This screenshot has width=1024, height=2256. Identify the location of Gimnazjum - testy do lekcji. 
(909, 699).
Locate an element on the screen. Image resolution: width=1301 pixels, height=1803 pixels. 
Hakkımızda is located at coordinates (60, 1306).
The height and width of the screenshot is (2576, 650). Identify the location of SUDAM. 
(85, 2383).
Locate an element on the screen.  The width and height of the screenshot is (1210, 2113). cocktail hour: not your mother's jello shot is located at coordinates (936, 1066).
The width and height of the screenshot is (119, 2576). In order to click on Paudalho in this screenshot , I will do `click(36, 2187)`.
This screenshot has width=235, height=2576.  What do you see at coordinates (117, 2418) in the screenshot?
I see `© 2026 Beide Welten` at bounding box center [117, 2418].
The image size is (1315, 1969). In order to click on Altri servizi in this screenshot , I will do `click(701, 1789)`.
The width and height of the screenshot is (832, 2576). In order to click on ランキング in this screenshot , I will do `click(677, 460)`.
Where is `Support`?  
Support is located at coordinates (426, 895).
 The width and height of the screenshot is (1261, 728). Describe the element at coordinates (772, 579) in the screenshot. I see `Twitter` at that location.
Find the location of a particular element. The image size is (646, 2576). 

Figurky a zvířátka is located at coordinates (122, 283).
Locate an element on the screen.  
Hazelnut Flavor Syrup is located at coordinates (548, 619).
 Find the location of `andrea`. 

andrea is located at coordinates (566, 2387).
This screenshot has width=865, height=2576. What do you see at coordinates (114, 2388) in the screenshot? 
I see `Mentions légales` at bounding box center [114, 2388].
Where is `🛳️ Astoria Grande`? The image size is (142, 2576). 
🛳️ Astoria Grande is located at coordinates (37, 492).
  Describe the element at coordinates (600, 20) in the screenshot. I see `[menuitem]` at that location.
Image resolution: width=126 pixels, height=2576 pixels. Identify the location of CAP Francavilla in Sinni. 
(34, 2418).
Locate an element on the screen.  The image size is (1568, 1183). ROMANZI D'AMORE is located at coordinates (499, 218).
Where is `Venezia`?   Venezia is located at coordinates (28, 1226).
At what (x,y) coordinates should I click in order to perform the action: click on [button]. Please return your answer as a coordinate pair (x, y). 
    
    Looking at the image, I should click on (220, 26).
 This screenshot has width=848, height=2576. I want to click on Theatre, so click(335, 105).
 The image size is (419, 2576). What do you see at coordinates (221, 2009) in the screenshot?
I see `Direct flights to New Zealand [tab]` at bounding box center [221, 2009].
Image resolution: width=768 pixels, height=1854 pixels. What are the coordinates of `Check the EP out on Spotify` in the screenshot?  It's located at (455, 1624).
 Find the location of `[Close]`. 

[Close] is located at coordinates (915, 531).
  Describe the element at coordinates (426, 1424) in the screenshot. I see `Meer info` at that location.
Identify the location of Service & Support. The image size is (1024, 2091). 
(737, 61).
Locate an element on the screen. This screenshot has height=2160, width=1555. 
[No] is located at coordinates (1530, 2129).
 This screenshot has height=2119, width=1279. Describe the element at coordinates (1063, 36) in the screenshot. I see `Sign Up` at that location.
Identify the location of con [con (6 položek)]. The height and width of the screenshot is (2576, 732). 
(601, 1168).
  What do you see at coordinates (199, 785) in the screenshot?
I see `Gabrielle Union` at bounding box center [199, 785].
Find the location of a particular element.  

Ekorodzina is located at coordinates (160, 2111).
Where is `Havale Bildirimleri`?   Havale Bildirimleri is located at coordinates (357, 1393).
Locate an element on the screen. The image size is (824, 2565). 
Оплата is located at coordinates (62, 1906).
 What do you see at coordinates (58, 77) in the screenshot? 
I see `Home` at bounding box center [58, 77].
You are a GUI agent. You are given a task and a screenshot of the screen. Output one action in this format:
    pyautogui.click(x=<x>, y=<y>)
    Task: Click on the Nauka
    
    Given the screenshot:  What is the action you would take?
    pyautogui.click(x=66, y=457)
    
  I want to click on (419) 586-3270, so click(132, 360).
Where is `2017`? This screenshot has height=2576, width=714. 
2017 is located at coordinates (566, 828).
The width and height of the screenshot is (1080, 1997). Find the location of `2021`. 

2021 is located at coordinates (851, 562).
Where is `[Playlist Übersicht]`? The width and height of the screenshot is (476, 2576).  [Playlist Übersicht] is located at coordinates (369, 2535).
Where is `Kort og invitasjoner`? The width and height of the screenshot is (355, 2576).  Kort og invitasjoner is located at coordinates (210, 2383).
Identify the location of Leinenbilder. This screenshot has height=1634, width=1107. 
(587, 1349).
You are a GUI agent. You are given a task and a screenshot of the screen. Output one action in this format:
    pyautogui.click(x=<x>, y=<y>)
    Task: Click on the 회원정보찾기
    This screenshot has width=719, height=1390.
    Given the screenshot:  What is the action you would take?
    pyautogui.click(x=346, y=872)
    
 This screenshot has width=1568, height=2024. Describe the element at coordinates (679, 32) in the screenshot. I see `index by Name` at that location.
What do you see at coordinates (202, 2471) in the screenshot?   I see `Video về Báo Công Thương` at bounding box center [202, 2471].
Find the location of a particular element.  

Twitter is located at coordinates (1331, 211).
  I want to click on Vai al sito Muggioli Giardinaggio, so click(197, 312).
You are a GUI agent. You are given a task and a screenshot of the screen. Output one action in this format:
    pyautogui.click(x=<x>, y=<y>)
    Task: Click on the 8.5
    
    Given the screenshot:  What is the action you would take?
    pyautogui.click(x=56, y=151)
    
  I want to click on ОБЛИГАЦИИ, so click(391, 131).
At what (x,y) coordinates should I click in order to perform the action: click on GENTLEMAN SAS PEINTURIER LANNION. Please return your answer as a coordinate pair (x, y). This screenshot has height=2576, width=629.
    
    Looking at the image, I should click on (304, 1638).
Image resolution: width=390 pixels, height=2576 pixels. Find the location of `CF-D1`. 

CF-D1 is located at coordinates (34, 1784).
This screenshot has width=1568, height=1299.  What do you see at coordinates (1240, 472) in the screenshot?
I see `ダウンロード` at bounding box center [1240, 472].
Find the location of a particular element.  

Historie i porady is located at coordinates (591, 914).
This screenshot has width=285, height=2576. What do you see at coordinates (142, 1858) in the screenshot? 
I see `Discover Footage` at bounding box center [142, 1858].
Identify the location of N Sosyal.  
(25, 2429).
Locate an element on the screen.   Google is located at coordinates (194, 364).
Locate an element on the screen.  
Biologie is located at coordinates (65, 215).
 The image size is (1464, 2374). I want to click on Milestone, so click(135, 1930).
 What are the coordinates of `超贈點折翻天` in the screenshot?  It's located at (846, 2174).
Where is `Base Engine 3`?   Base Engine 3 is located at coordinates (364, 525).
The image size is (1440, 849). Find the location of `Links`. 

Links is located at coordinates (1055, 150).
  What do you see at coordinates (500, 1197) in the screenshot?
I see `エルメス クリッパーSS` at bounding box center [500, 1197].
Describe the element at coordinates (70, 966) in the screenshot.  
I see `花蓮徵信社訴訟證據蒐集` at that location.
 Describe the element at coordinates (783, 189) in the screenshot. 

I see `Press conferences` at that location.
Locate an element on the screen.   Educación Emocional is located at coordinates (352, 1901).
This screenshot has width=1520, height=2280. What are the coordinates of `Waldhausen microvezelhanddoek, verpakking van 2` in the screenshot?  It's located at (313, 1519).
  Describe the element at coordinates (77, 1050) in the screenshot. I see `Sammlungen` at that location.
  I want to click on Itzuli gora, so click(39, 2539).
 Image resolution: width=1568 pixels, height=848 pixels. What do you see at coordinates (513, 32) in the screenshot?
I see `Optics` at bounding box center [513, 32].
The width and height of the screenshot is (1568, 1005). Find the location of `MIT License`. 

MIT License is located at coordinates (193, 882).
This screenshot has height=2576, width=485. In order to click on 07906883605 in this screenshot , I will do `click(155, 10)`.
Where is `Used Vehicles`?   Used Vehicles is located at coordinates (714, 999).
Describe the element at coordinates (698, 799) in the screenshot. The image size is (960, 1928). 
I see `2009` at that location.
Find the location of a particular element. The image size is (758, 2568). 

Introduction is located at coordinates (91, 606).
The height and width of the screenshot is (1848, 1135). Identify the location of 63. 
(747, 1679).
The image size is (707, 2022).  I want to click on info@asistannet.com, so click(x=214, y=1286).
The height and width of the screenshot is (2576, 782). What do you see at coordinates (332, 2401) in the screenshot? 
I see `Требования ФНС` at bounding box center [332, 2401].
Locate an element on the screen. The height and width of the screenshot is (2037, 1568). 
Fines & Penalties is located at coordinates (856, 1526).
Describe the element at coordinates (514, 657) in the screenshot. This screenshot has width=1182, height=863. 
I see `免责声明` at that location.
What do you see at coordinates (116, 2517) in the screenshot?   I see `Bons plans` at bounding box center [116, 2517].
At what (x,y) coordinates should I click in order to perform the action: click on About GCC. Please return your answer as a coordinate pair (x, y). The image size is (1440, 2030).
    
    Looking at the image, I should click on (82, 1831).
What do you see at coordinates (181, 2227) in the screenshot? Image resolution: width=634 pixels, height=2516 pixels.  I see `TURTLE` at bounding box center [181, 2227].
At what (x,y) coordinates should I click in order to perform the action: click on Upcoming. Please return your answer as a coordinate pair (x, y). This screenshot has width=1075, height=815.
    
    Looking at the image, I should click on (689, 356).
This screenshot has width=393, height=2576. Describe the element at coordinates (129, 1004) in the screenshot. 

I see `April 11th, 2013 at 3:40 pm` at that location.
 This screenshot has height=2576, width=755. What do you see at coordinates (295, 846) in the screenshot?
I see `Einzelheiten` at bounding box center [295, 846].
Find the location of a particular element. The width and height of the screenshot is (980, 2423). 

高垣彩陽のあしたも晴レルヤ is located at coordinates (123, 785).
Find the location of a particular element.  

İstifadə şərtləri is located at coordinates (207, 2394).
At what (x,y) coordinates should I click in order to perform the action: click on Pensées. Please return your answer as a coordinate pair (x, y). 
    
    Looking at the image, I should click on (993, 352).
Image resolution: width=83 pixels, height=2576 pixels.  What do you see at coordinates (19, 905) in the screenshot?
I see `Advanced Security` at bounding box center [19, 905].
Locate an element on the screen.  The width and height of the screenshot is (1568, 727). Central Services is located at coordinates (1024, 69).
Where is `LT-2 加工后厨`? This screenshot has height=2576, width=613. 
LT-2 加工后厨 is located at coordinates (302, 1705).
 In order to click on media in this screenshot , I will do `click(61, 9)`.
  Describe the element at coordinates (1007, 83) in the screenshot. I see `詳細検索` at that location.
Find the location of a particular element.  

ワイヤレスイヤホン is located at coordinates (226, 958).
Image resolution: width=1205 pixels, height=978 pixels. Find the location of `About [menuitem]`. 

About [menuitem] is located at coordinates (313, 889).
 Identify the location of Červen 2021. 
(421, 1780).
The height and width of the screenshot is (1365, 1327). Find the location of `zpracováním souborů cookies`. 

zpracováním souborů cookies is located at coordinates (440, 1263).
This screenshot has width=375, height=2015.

**********

• **Exercise instructions**
Copy exactly the line that contains "Identify the location of Červen 2021." and every line after it through the end of the entries, with nothing added.

• **Result below**
 Identify the location of Červen 2021. 
(421, 1780).
The height and width of the screenshot is (1365, 1327). Find the location of `zpracováním souborů cookies`. 

zpracováním souborů cookies is located at coordinates (440, 1263).
This screenshot has width=375, height=2015.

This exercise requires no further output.